Sudy of hydrogen-defect interaction in solids using positron annihilation
J. Čížek1, I. Procházka1,
G. Brauer2, W. Anwand2, A. Mücklich2, R.
Kirchheim3, A. Pundt3
, C. Bäthz4,
M. Knapp4
1Faculty of Mathematics and Physics, Charles
University, CZ-18000 V Holešovičkách 2, Praha 8, Czech Republic
2Institut
für Ionenstrahlphysik und Materialforschung, Forschungszentrum Rossendorf, Postfach
510119, D-01314 Dresden, Germany
3Institut
fur Materialphysik, Universität Göttingen, D-37073 Tammannstr. 1, Göttingen, Germany
4Institute of Materials Science, Darmstadt
University of Technology, D-64287 Petersenstr. 23, Darmstadt, Germany
Nanocrystalline thin Nb films loaded
with hydrogen were studied in the present work. Thin Nb films were prepared on
(100) Si substrate at room temperature by cathode beam sputtering.

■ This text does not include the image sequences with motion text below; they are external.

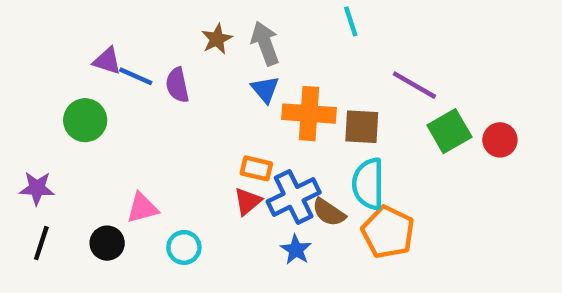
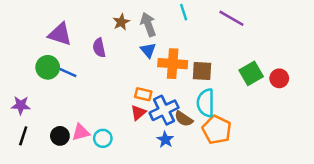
cyan line: (351, 21) -> (184, 12), moved
purple triangle: (107, 61) -> (60, 34), size x1.5
blue line: (136, 76) -> (67, 72), moved
purple line: (414, 85) -> (231, 18), moved
pink triangle: (142, 208) -> (81, 132), moved

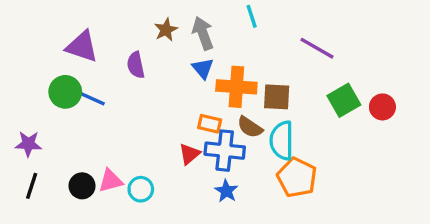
purple line: (231, 18) -> (317, 48), moved
orange rectangle: (143, 94) -> (210, 124), moved
blue cross: (164, 110) -> (225, 151), turned 32
brown semicircle: (184, 119) -> (250, 127), moved

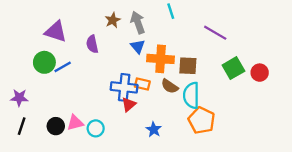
blue line: (92, 99) -> (63, 67), turned -54
blue cross: (225, 151) -> (124, 87), moved

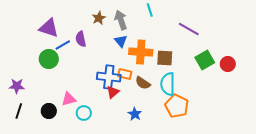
green circle: (44, 62) -> (49, 59), moved
blue line: (63, 67) -> (63, 45), moved
brown semicircle: (170, 86) -> (143, 83), moved
pink triangle: (75, 123) -> (69, 99), moved

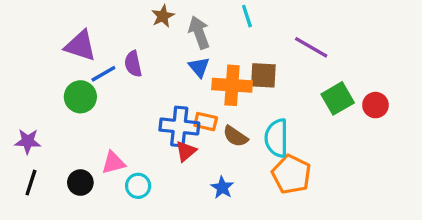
brown star: (99, 18) -> (163, 16), moved
brown square: (165, 58) -> (263, 75), moved

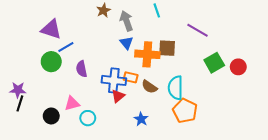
purple semicircle: (133, 64) -> (82, 69), moved
black line: (31, 183) -> (20, 103), moved

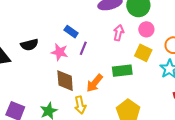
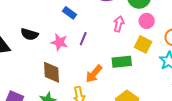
blue rectangle: (71, 32) -> (69, 13), moved
black semicircle: (29, 45) -> (29, 34), turned 30
brown diamond: (65, 81) -> (51, 72), moved

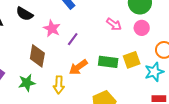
pink arrow: (119, 24) -> (114, 24), turned 98
purple line: (83, 39) -> (73, 39), moved
yellow square: (143, 44) -> (132, 60), moved, turned 30

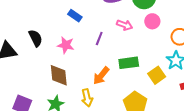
black semicircle: (25, 14) -> (36, 38), turned -132
purple line: (73, 39) -> (99, 39), moved
yellow square: (132, 60) -> (157, 75), moved

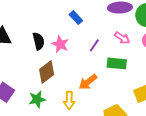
black semicircle: (36, 38) -> (38, 41), moved
green rectangle: (129, 63) -> (117, 63), moved
brown diamond: (59, 75) -> (47, 72), turned 45

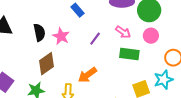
green rectangle: (117, 63) -> (129, 54), moved

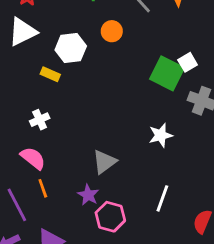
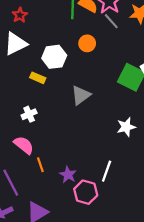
gray triangle: (104, 162) -> (81, 95), moved
orange line: (43, 188) -> (40, 165), moved
white line: (162, 198) -> (107, 171), moved

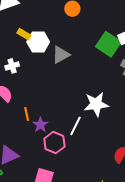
white hexagon: (54, 57) -> (38, 42), moved
white star: (126, 127) -> (96, 104), moved, size x1.4
orange line: (40, 165) -> (27, 114), moved

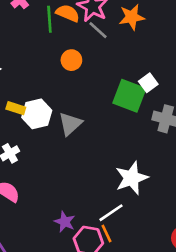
orange line: (27, 114) -> (107, 233), moved
white line: (76, 126) -> (111, 213), turned 42

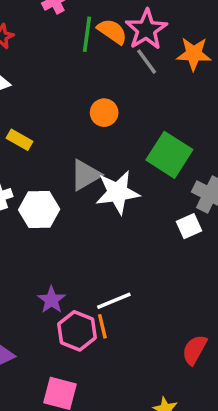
orange circle: (71, 60) -> (104, 113), moved
white square: (148, 83) -> (189, 226), moved
white hexagon: (37, 114) -> (39, 209), moved
white star: (132, 178) -> (118, 192), moved

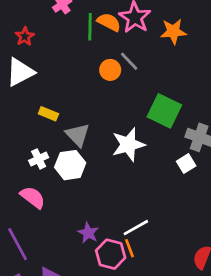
gray line: (147, 62) -> (129, 61), moved
orange circle: (104, 113) -> (110, 70), moved
gray triangle: (85, 175) -> (78, 135), moved, turned -36

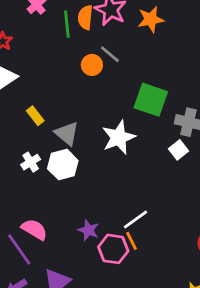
orange semicircle: (109, 22) -> (85, 17), turned -105
yellow rectangle: (48, 114) -> (35, 116), turned 36
pink semicircle: (33, 197) -> (34, 229), moved

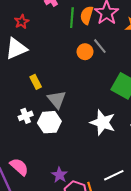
white star: (119, 137) -> (103, 123), moved, turned 30
white line: (136, 220) -> (114, 175), moved

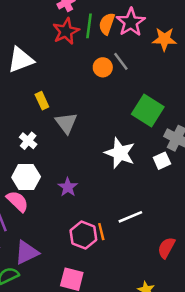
red star: (22, 22) -> (66, 31), moved, size x1.5
white cross: (26, 116) -> (28, 141), turned -32
white hexagon: (49, 122) -> (26, 177), moved
purple star: (60, 175) -> (68, 187), moved

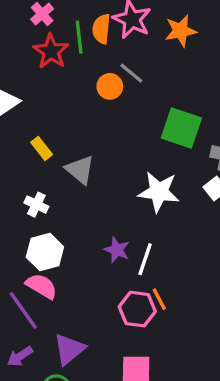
purple star: (68, 187) -> (117, 250), moved
white line: (130, 217) -> (145, 259), moved, turned -35

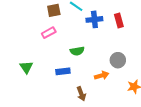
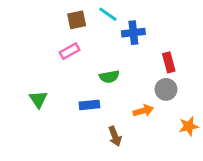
red rectangle: (119, 20) -> (169, 62), moved

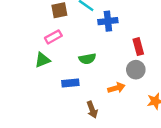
green triangle: (38, 99) -> (42, 60), moved, turned 42

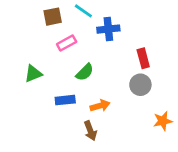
pink rectangle: (53, 37) -> (67, 43), moved
green semicircle: (87, 59) -> (85, 72), turned -35
orange arrow: (116, 88) -> (100, 106), moved

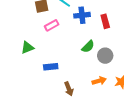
red rectangle: (143, 58) -> (105, 21), moved
green semicircle: (85, 72) -> (88, 47), moved
orange arrow: (100, 106) -> (99, 81), moved

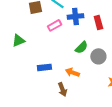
pink rectangle: (52, 25) -> (54, 25), moved
green triangle: (27, 48) -> (18, 40), moved
orange arrow: (99, 81) -> (72, 72), moved, turned -144

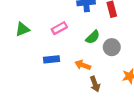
pink rectangle: (54, 25) -> (59, 28), moved
brown arrow: (62, 89) -> (95, 84), moved

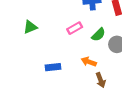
pink rectangle: (59, 28) -> (75, 28), moved
blue rectangle: (51, 59) -> (53, 67), moved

Microstructure observation by transmission electron microscopy (TEM) revealed
that the films exhibit elongated column-like grains. Width of the columns is
smaller than 100 nm. Two “generations” of grains can be distinguished in the
columns: (i) “first generation” grains attached directly on the Si substrate
and (ii) “second generation” grains which grow on the top of the “first
generation” grains. X-ray diffraction (XRD) studies revealed that the Nb films
are characterized by a strong (110) texture. However lateral orientation of
grains (i.e. in the plane of the substrate) is random. Defect studies were
performed by slow positron implantation spectroscopy (SPIS) with measurement of
Doppler broadening of the annihilation line. Shape of the annihilation line was
characterized by the S parameter which represents a fraction of positrons
annihilating with the low-momentum delocalized electrons. It was found that the
virgin Nb films (i.e. free of hydrogen)
contain a high density of defects. Nanocrystalline grain size leads to a
significant volume fraction of grain boundaries containing open volume
vacancy-like defects. Thus, most of positrons annihilate from trapped state in
the open volume defects at grain boundaries.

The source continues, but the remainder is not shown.